In der Analyse finden die Autoren durchaus einen Zusammenhang zwischen Netzausbau und digitaler Entwicklung, jedoch bedeute mehr Breitband nicht zwangsweise höhere Entwicklungschancen:

„Vielmehr zeigt der Befund, dass die Breitbandverfügbarkeit zwar als notwendiges, aber eben nicht als hinreichendes Kriterium gelten kann; andernfalls wäre der Befund etwa für das Ruhrgebiet nicht zu erklären.”

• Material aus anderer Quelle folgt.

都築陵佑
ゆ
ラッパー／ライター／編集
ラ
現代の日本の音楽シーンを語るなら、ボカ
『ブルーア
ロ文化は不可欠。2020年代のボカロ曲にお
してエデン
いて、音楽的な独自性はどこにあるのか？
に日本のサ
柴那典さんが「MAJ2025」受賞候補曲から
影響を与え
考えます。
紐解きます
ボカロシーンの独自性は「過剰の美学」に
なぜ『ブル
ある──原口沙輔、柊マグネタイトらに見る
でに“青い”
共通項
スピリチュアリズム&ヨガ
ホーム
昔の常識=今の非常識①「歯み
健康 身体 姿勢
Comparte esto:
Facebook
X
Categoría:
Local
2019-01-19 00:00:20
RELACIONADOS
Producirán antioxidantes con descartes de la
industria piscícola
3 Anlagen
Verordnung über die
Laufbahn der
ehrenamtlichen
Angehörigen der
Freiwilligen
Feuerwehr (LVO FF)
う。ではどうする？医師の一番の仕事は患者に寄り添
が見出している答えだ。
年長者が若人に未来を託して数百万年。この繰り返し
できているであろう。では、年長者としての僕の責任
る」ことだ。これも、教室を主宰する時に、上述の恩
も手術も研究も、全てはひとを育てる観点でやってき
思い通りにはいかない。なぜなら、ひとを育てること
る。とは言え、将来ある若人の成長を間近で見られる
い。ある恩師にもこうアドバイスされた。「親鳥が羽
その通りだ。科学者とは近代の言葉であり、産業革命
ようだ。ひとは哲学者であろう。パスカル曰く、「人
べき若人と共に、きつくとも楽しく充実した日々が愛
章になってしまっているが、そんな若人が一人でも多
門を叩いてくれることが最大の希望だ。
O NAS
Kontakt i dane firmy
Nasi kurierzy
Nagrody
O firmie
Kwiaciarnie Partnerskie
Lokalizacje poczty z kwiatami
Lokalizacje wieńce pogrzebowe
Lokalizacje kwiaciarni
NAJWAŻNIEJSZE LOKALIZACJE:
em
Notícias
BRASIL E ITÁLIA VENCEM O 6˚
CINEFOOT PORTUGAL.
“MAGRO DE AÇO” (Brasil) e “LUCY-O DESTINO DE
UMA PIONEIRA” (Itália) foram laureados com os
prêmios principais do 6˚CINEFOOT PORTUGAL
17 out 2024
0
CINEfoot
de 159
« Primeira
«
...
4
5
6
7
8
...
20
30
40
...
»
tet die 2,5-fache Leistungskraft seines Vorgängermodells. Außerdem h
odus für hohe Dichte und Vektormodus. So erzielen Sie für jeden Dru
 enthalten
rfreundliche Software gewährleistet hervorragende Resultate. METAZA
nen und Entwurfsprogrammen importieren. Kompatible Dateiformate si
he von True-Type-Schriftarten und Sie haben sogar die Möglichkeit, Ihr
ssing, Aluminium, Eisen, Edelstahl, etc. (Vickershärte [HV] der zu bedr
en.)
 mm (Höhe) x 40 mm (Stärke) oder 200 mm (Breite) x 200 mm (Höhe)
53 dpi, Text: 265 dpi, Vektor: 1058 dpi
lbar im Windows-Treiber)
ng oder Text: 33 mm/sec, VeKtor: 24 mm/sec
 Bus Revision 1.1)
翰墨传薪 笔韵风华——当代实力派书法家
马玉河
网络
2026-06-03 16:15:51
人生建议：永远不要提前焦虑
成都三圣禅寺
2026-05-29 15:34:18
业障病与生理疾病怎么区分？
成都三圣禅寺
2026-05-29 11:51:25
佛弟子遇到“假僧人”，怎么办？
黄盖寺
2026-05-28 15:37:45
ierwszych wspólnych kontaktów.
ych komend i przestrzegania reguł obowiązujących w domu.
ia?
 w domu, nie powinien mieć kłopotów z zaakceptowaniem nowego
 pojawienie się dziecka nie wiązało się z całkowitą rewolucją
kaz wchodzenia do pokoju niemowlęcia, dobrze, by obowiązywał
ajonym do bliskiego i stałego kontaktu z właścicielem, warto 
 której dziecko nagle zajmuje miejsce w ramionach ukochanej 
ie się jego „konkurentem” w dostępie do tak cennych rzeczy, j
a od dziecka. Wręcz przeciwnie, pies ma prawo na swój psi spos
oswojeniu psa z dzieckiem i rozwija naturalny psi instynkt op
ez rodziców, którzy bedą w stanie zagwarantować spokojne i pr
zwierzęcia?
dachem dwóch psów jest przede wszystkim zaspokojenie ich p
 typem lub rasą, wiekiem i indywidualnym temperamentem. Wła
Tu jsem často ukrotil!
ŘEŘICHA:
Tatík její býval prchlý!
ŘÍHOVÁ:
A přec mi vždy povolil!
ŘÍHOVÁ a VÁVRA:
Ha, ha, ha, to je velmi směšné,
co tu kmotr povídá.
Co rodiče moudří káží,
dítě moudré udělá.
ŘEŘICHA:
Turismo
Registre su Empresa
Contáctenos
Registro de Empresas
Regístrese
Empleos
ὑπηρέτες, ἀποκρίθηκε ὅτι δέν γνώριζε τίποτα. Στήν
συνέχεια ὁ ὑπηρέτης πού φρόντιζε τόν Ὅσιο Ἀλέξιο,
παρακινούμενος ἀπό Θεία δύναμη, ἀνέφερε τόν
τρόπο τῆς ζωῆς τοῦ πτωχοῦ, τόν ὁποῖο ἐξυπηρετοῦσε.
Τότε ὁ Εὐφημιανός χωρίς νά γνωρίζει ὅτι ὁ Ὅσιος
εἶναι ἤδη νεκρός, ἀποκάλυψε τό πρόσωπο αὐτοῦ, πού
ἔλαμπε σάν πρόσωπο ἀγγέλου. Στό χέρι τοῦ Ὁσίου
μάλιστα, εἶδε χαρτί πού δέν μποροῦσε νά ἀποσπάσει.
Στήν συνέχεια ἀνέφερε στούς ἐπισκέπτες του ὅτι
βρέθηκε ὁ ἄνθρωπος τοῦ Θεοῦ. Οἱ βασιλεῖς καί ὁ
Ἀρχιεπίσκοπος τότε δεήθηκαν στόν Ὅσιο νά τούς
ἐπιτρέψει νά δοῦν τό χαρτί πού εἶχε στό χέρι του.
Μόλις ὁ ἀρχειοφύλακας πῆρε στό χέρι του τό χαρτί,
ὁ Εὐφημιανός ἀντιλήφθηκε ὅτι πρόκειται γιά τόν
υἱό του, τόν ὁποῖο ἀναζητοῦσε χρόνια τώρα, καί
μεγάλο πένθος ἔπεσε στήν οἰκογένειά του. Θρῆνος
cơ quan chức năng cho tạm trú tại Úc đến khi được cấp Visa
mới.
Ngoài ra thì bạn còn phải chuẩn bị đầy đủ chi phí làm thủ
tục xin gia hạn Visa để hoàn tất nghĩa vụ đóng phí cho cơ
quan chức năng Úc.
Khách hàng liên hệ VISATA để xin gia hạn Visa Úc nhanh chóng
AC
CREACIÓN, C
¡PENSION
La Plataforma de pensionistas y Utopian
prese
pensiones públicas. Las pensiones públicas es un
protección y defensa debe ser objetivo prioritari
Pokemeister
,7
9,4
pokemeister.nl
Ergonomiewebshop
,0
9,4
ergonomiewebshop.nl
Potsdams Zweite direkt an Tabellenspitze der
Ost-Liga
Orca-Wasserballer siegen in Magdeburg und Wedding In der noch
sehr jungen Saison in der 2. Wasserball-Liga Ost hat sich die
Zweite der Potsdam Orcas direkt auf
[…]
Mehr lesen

In ihrem Fazit erklären die Autoren Netzausbau „als unabdingbar für eine positive Entwicklung von Regionen sowie die gesellschaftliche Teilhabe aller Bürgerinnen und Bürger“. Vor allem bei den Typen 1 bis 4 besteht hier dringend Handlungsbedarf. Gleichzeitig warnen sie, dass der derzeit prominente Ruf nach Netzausbau nicht die Entwicklung von spezifischen Smart-Country-Strategien ersetzen dürfe. Vielmehr noch ginge die Debatte sogar an den Kernthemen solcher Strategien vorbei, zum Beispiel im Hinblick auf den Einsatz neuer Technologien und dem Internet der Dinge.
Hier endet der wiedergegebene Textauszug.